Battambang town and the surrounding countryside are rich with beautiful old pagodas, some of them hundreds of years old, highly respected and displaying some very unique art and architecture. There are nine pagodas in Battambang town alone. In town, Wat Kandal displays some of the most interesting architecture and vihear paintings. Wat Tahm Rei Saw, built in 1903, is one of those rare Cambodian wats to display paintings of the Hindu epic Reamker. See absolutely indispensable Around Battambang for more information about visiting the local pagodas.
Phnom Sampeou is a mountain steeped in legend, topped by Wat Sampeou and a group of caves used as 'killing caves' by the Khmer Rouge, containing the skeletal remains of their victims. The wat is unexceptional but the view is spectacular. The whole area in intertwined with the well-known Khmer folk legend of Neang Rumsay Sok, 'the girl who let down her hair.' Many of the local geographic features are named after aspects of the legend, including Phnom Sampeou (Boat Mountain.) Ask your guide or driver to tell you the legend. For sake of ease, take the winding path up the mountain rather than the stairs. The stairs make for a formidable climb.

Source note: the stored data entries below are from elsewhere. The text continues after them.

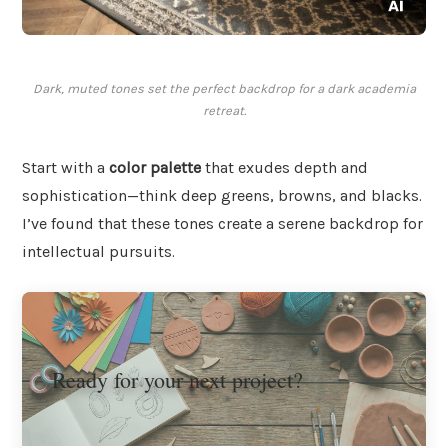
Dark, muted tones set the perfect backdrop for a dark academia
retreat.
Start with a
color palette
that exudes depth and
sophistication—think deep greens, browns, and blacks.
I’ve found that these tones create a serene backdrop for
intellectual pursuits.
Ready for your next project?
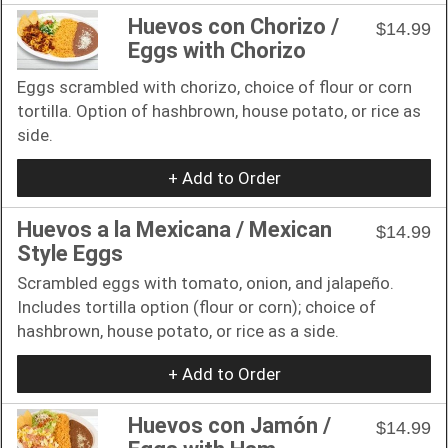
Huevos con Chorizo /
$14.99
Eggs with Chorizo
Eggs scrambled with chorizo, choice of flour or corn
tortilla. Option of hashbrown, house potato, or rice as
side.
+ Add to Order
Huevos a la Mexicana / Mexican
$14.99
Style Eggs
Scrambled eggs with tomato, onion, and jalapeño.
Includes tortilla option (flour or corn); choice of
hashbrown, house potato, or rice as a side.
+ Add to Order
Huevos con Jamón /
$14.99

The Killing Caves of Phnom Sampeau (also known as Phnom Sampov) are a place of beauty, turned tragedy, turned beauty once more.
The cave is located halfway up a mountain which is dotted with beautiful wats, statues, and lookout points over the village below. Macaque monkeys roam the mountainside, and millions of bats can be seen at dusk. Stairways snake up the mountain and back down again into limestone caves and canyons.
One of these caves is the Killing Cave.
The descent into the cave is quite beautiful – the rock is covered in green vegetation and low-hanging vines. The cave is quite large inside, and a huge golden Buddha reclines in the center of the room. But at the bottom of the stairway sits a chicken-wire cage full of bones. The atrocities that took place in this beautiful spot suddenly become very present. To the right is another memorial of human remains, these encased in a glass box.
These are the bones of the doctors, teachers, men, women and children killed by the Khmer Rouge here at this cave. At the top of the cave is the natural skylight which the Khmer Rouge marched people to, lining them up, then bludgeoning them and letting their bodies fall into the darkness below.
Today a mix of mostly Cambodian tourists mills around the cave, and people sing and take pictures. It is a surprisingly jovial atmosphere considering the horror of what took place. But as many Cambodians will explain to you, joy is the best way to move past tragedy.